• Task to complete
Wherever the records include pictures, skip them and transcribe all the rest word for word.

(Beginning of Data for processing)

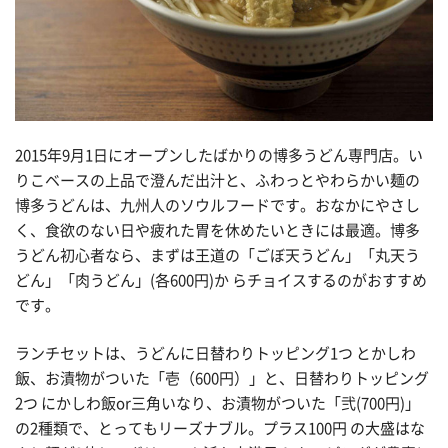
2015年9月1日にオープンしたばかりの博多うどん専門店。い
りこベースの上品で澄んだ出汁と、ふわっとやわらかい麺の
博多うどんは、九州人のソウルフードです。おなかにやさし
く、食欲のない日や疲れた胃を休めたいときには最適。博多
うどん初心者なら、まずは王道の「ごぼ天うどん」「丸天う
どん」「肉うどん」(各600円)か らチョイスするのがおすすめ
です。
ランチセットは、うどんに日替わりトッピング1つ とかしわ
飯、お漬物がついた「壱（600円）」と、日替わりトッピング
2つ にかしわ飯or三角いなり、お漬物がついた「弐(700円)」
の2種類で、とってもリーズナブル。プラス100円 の大盛はな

(End of Data for processing)

• Exercise result
2015年9月1日にオープンしたばかりの博多うどん専門店。い
りこベースの上品で澄んだ出汁と、ふわっとやわらかい麺の
博多うどんは、九州人のソウルフードです。おなかにやさし
く、食欲のない日や疲れた胃を休めたいときには最適。博多
うどん初心者なら、まずは王道の「ごぼ天うどん」「丸天う
どん」「肉うどん」(各600円)か らチョイスするのがおすすめ
です。
ランチセットは、うどんに日替わりトッピング1つ とかしわ
飯、お漬物がついた「壱（600円）」と、日替わりトッピング
2つ にかしわ飯or三角いなり、お漬物がついた「弐(700円)」
の2種類で、とってもリーズナブル。プラス100円 の大盛はな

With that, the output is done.